▸ **WHAT IS REQUIRED**: Return all of the following entries as written, but without the images.

▸ **THE INPUT**:
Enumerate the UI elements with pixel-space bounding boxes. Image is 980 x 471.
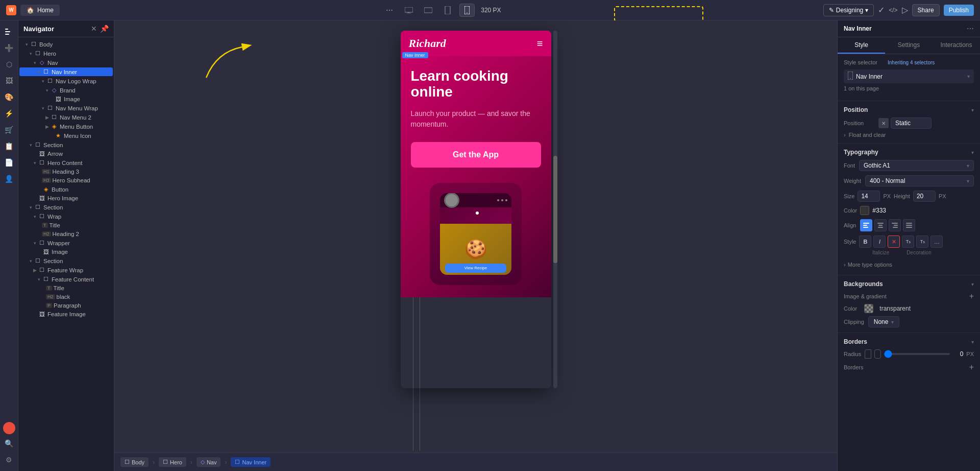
font-selector[interactable]: Gothic A1 ▾ xyxy=(859,160,974,171)
strikethrough-btn[interactable]: ✕ xyxy=(888,236,900,248)
pin-navigator-btn[interactable]: 📌 xyxy=(100,25,109,33)
tree-toggle[interactable]: ▾ xyxy=(32,60,38,65)
typography-toggle[interactable]: ▾ xyxy=(971,150,974,155)
breadcrumb-body[interactable]: ☐ Body xyxy=(120,457,149,467)
borders-section-header[interactable]: Borders ▾ xyxy=(844,338,974,345)
position-toggle[interactable]: ▾ xyxy=(971,107,974,113)
designing-mode-btn[interactable]: ✎ Designing ▾ xyxy=(823,4,874,16)
close-navigator-btn[interactable]: ✕ xyxy=(91,25,97,33)
tree-toggle[interactable]: ▾ xyxy=(32,160,38,166)
mobile-menu-btn[interactable]: ≡ xyxy=(537,38,543,50)
tree-item-black-h2[interactable]: H2 black xyxy=(19,293,113,301)
align-right-btn[interactable] xyxy=(889,219,901,231)
radius-single-btn[interactable] xyxy=(865,349,871,359)
tree-item-title[interactable]: T Title xyxy=(19,221,113,229)
borders-toggle[interactable]: ▾ xyxy=(971,339,974,345)
add-border-btn[interactable]: + xyxy=(969,363,974,372)
more-type-options-row[interactable]: › More type options xyxy=(844,260,974,270)
tree-item-nav-logo-wrap[interactable]: ▾ ☐ Nav Logo Wrap xyxy=(19,77,113,85)
tree-item-arrow[interactable]: 🖼 Arrow xyxy=(19,150,113,158)
tree-item-brand[interactable]: ▾ ◇ Brand xyxy=(19,86,113,95)
tree-item-section-3[interactable]: ▾ ☐ Section xyxy=(19,256,113,265)
users-btn[interactable]: 👤 xyxy=(2,172,16,186)
share-btn[interactable]: Share xyxy=(912,4,940,16)
tree-toggle[interactable]: ▾ xyxy=(40,106,46,111)
tree-item-heading3[interactable]: H1 Heading 3 xyxy=(19,168,113,176)
tree-toggle[interactable]: ▾ xyxy=(28,51,34,56)
tree-item-nav[interactable]: ▾ ◇ Nav xyxy=(19,58,113,67)
tree-item-button[interactable]: ◈ Button xyxy=(19,185,113,194)
ecommerce-btn[interactable]: 🛒 xyxy=(2,123,16,137)
tree-item-image-logo[interactable]: 🖼 Image xyxy=(19,95,113,103)
tab-settings[interactable]: Settings xyxy=(885,37,933,54)
color-value[interactable]: #333 xyxy=(872,207,886,214)
selector-dropdown-icon[interactable]: ▾ xyxy=(967,74,970,79)
tree-toggle[interactable]: ▾ xyxy=(32,214,38,219)
cms-btn[interactable]: 📋 xyxy=(2,139,16,153)
tablet-landscape-btn[interactable] xyxy=(421,4,436,17)
components-btn[interactable]: ⬡ xyxy=(2,57,16,72)
publish-btn[interactable]: Publish xyxy=(944,5,974,16)
align-left-btn[interactable] xyxy=(860,219,872,231)
tree-item-section-1[interactable]: ▾ ☐ Section xyxy=(19,140,113,149)
tree-item-wrapper[interactable]: ▾ ☐ Wrapper xyxy=(19,239,113,247)
add-bg-btn[interactable]: + xyxy=(969,292,974,301)
position-value-box[interactable]: Static xyxy=(891,117,932,129)
position-clear-btn[interactable]: ✕ xyxy=(878,118,889,128)
search-sidebar-btn[interactable]: 🔍 xyxy=(2,436,16,451)
breadcrumb-nav[interactable]: ◇ Nav xyxy=(197,457,221,467)
align-center-btn[interactable] xyxy=(874,219,887,231)
tree-item-nav-menu-2[interactable]: ▶ ☐ Nav Menu 2 xyxy=(19,113,113,122)
mobile-view-btn[interactable] xyxy=(459,4,475,17)
tree-toggle[interactable]: ▾ xyxy=(36,69,42,75)
tree-toggle[interactable]: ▾ xyxy=(40,79,46,84)
tree-item-nav-menu-wrap[interactable]: ▾ ☐ Nav Menu Wrap xyxy=(19,104,113,112)
tree-item-hero[interactable]: ▾ ☐ Hero xyxy=(19,49,113,58)
mobile-preview-wrapper[interactable]: Affects 479px and below Mobile (P) Nav I… xyxy=(114,20,837,471)
mobile-frame[interactable]: Richard ≡ Learn cooking online Launch yo… xyxy=(401,31,551,388)
notification-btn[interactable] xyxy=(3,422,15,434)
tree-item-heading2[interactable]: H2 Heading 2 xyxy=(19,230,113,238)
clipping-value[interactable]: None ▾ xyxy=(868,316,900,327)
tree-toggle[interactable]: ▾ xyxy=(36,277,42,282)
app-logo[interactable]: W xyxy=(6,5,16,15)
position-section-header[interactable]: Position ▾ xyxy=(844,106,974,113)
tree-item-menu-button[interactable]: ▶ ◈ Menu Button xyxy=(19,122,113,131)
tree-toggle[interactable]: ▾ xyxy=(28,258,34,264)
bold-btn[interactable]: B xyxy=(859,236,871,248)
radius-all-btn[interactable] xyxy=(874,349,881,359)
tree-item-feature-image[interactable]: 🖼 Feature Image xyxy=(19,310,113,318)
backgrounds-toggle[interactable]: ▾ xyxy=(971,281,974,287)
more-style-btn[interactable]: … xyxy=(930,236,943,248)
tree-toggle[interactable]: ▶ xyxy=(44,115,50,120)
breadcrumb-hero[interactable]: ☐ Hero xyxy=(159,457,186,467)
mobile-cta-btn[interactable]: Get the App xyxy=(411,142,541,168)
check-btn[interactable]: ✓ xyxy=(878,5,885,15)
settings-btn[interactable]: ⚙ xyxy=(2,453,16,467)
italic-btn[interactable]: I xyxy=(873,236,886,248)
superscript-btn[interactable]: Ts xyxy=(902,236,914,248)
typography-section-header[interactable]: Typography ▾ xyxy=(844,149,974,156)
tree-item-hero-subhead[interactable]: H3 Hero Subhead xyxy=(19,176,113,184)
more-options-btn[interactable]: ⋯ xyxy=(382,4,397,17)
inheriting-badge[interactable]: Inheriting 4 selectors xyxy=(888,60,935,65)
tree-item-feature-content[interactable]: ▾ ☐ Feature Content xyxy=(19,275,113,284)
desktop-view-btn[interactable] xyxy=(401,4,416,17)
tree-item-paragraph[interactable]: P Paragraph xyxy=(19,301,113,310)
tree-item-section-2[interactable]: ▾ ☐ Section xyxy=(19,203,113,211)
selector-row[interactable]: Nav Inner ▾ xyxy=(844,69,974,83)
tree-toggle[interactable]: ▾ xyxy=(28,143,34,148)
tree-toggle[interactable]: ▾ xyxy=(44,88,50,93)
tree-toggle[interactable]: ▾ xyxy=(23,42,30,47)
add-elements-btn[interactable]: ➕ xyxy=(2,41,16,55)
panel-more-btn[interactable]: ⋯ xyxy=(967,25,974,33)
interactions-sidebar-btn[interactable]: ⚡ xyxy=(2,106,16,121)
tree-item-feature-wrap[interactable]: ▶ ☐ Feature Wrap xyxy=(19,266,113,274)
canvas-scrollbar[interactable] xyxy=(553,31,557,388)
tree-item-nav-inner[interactable]: ▾ ☐ Nav Inner xyxy=(19,67,113,76)
home-tab[interactable]: 🏠 Home xyxy=(20,5,60,16)
subscript-btn[interactable]: Ts xyxy=(916,236,928,248)
tab-interactions[interactable]: Interactions xyxy=(933,37,980,54)
tree-toggle[interactable]: ▾ xyxy=(32,241,38,246)
tree-item-title-2[interactable]: T Title xyxy=(19,284,113,292)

▸ **EXPECTED OUTPUT**:
Enumerate the UI elements with pixel-space bounding boxes. Image is 980 x 471.
font-selector[interactable]: Gothic A1 ▾ xyxy=(859,160,974,171)
strikethrough-btn[interactable]: ✕ xyxy=(888,236,900,248)
pin-navigator-btn[interactable]: 📌 xyxy=(100,25,109,33)
tree-toggle[interactable]: ▾ xyxy=(32,60,38,65)
typography-toggle[interactable]: ▾ xyxy=(971,150,974,155)
breadcrumb-body[interactable]: ☐ Body xyxy=(120,457,149,467)
borders-section-header[interactable]: Borders ▾ xyxy=(844,338,974,345)
position-toggle[interactable]: ▾ xyxy=(971,107,974,113)
designing-mode-btn[interactable]: ✎ Designing ▾ xyxy=(823,4,874,16)
close-navigator-btn[interactable]: ✕ xyxy=(91,25,97,33)
tree-toggle[interactable]: ▾ xyxy=(32,160,38,166)
mobile-menu-btn[interactable]: ≡ xyxy=(537,38,543,50)
tree-item-black-h2[interactable]: H2 black xyxy=(19,293,113,301)
align-right-btn[interactable] xyxy=(889,219,901,231)
radius-single-btn[interactable] xyxy=(865,349,871,359)
tree-item-title[interactable]: T Title xyxy=(19,221,113,229)
borders-toggle[interactable]: ▾ xyxy=(971,339,974,345)
add-border-btn[interactable]: + xyxy=(969,363,974,372)
more-type-options-row[interactable]: › More type options xyxy=(844,260,974,270)
tree-item-nav-logo-wrap[interactable]: ▾ ☐ Nav Logo Wrap xyxy=(19,77,113,85)
tree-item-arrow[interactable]: 🖼 Arrow xyxy=(19,150,113,158)
tree-item-brand[interactable]: ▾ ◇ Brand xyxy=(19,86,113,95)
tree-item-section-3[interactable]: ▾ ☐ Section xyxy=(19,256,113,265)
users-btn[interactable]: 👤 xyxy=(2,172,16,186)
share-btn[interactable]: Share xyxy=(912,4,940,16)
tree-toggle[interactable]: ▾ xyxy=(40,106,46,111)
tree-item-heading3[interactable]: H1 Heading 3 xyxy=(19,168,113,176)
tree-toggle[interactable]: ▾ xyxy=(28,51,34,56)
tree-item-nav[interactable]: ▾ ◇ Nav xyxy=(19,58,113,67)
tree-item-button[interactable]: ◈ Button xyxy=(19,185,113,194)
ecommerce-btn[interactable]: 🛒 xyxy=(2,123,16,137)
tree-item-image-logo[interactable]: 🖼 Image xyxy=(19,95,113,103)
tab-settings[interactable]: Settings xyxy=(885,37,933,54)
color-value[interactable]: #333 xyxy=(872,207,886,214)
selector-dropdown-icon[interactable]: ▾ xyxy=(967,74,970,79)
tree-toggle[interactable]: ▾ xyxy=(32,214,38,219)
cms-btn[interactable]: 📋 xyxy=(2,139,16,153)
tablet-landscape-btn[interactable] xyxy=(421,4,436,17)
components-btn[interactable]: ⬡ xyxy=(2,57,16,72)
publish-btn[interactable]: Publish xyxy=(944,5,974,16)
align-left-btn[interactable] xyxy=(860,219,872,231)
tree-item-section-1[interactable]: ▾ ☐ Section xyxy=(19,140,113,149)
tree-item-wrapper[interactable]: ▾ ☐ Wrapper xyxy=(19,239,113,247)
add-bg-btn[interactable]: + xyxy=(969,292,974,301)
position-value-box[interactable]: Static xyxy=(891,117,932,129)
position-clear-btn[interactable]: ✕ xyxy=(878,118,889,128)
search-sidebar-btn[interactable]: 🔍 xyxy=(2,436,16,451)
breadcrumb-nav[interactable]: ◇ Nav xyxy=(197,457,221,467)
align-center-btn[interactable] xyxy=(874,219,887,231)
tree-item-nav-menu-2[interactable]: ▶ ☐ Nav Menu 2 xyxy=(19,113,113,122)
mobile-view-btn[interactable] xyxy=(459,4,475,17)
tree-toggle[interactable]: ▾ xyxy=(36,69,42,75)
tree-toggle[interactable]: ▾ xyxy=(40,79,46,84)
tree-item-nav-menu-wrap[interactable]: ▾ ☐ Nav Menu Wrap xyxy=(19,104,113,112)
tree-item-hero[interactable]: ▾ ☐ Hero xyxy=(19,49,113,58)
mobile-preview-wrapper[interactable]: Affects 479px and below Mobile (P) Nav I… xyxy=(114,20,837,471)
mobile-frame[interactable]: Richard ≡ Learn cooking online Launch yo… xyxy=(401,31,551,388)
notification-btn[interactable] xyxy=(3,422,15,434)
tree-item-heading2[interactable]: H2 Heading 2 xyxy=(19,230,113,238)
clipping-value[interactable]: None ▾ xyxy=(868,316,900,327)
tree-toggle[interactable]: ▾ xyxy=(36,277,42,282)
app-logo[interactable]: W xyxy=(6,5,16,15)
position-section-header[interactable]: Position ▾ xyxy=(844,106,974,113)
tree-item-menu-button[interactable]: ▶ ◈ Menu Button xyxy=(19,122,113,131)
tree-toggle[interactable]: ▾ xyxy=(28,258,34,264)
bold-btn[interactable]: B xyxy=(859,236,871,248)
radius-all-btn[interactable] xyxy=(874,349,881,359)
tree-item-feature-image[interactable]: 🖼 Feature Image xyxy=(19,310,113,318)
backgrounds-toggle[interactable]: ▾ xyxy=(971,281,974,287)
more-style-btn[interactable]: … xyxy=(930,236,943,248)
tree-toggle[interactable]: ▶ xyxy=(44,115,50,120)
breadcrumb-hero[interactable]: ☐ Hero xyxy=(159,457,186,467)
mobile-cta-btn[interactable]: Get the App xyxy=(411,142,541,168)
check-btn[interactable]: ✓ xyxy=(878,5,885,15)
settings-btn[interactable]: ⚙ xyxy=(2,453,16,467)
italic-btn[interactable]: I xyxy=(873,236,886,248)
superscript-btn[interactable]: Ts xyxy=(902,236,914,248)
typography-section-header[interactable]: Typography ▾ xyxy=(844,149,974,156)
tree-item-hero-subhead[interactable]: H3 Hero Subhead xyxy=(19,176,113,184)
more-options-btn[interactable]: ⋯ xyxy=(382,4,397,17)
inheriting-badge[interactable]: Inheriting 4 selectors xyxy=(888,60,935,65)
tree-item-feature-content[interactable]: ▾ ☐ Feature Content xyxy=(19,275,113,284)
desktop-view-btn[interactable] xyxy=(401,4,416,17)
tree-item-paragraph[interactable]: P Paragraph xyxy=(19,301,113,310)
tree-item-section-2[interactable]: ▾ ☐ Section xyxy=(19,203,113,211)
selector-row[interactable]: Nav Inner ▾ xyxy=(844,69,974,83)
tree-toggle[interactable]: ▾ xyxy=(28,143,34,148)
tree-toggle[interactable]: ▾ xyxy=(44,88,50,93)
tree-toggle[interactable]: ▾ xyxy=(23,42,30,47)
add-elements-btn[interactable]: ➕ xyxy=(2,41,16,55)
panel-more-btn[interactable]: ⋯ xyxy=(967,25,974,33)
interactions-sidebar-btn[interactable]: ⚡ xyxy=(2,106,16,121)
tree-item-feature-wrap[interactable]: ▶ ☐ Feature Wrap xyxy=(19,266,113,274)
canvas-scrollbar[interactable] xyxy=(553,31,557,388)
tree-item-nav-inner[interactable]: ▾ ☐ Nav Inner xyxy=(19,67,113,76)
home-tab[interactable]: 🏠 Home xyxy=(20,5,60,16)
subscript-btn[interactable]: Ts xyxy=(916,236,928,248)
tab-interactions[interactable]: Interactions xyxy=(933,37,980,54)
tree-toggle[interactable]: ▾ xyxy=(32,241,38,246)
tree-item-title-2[interactable]: T Title xyxy=(19,284,113,292)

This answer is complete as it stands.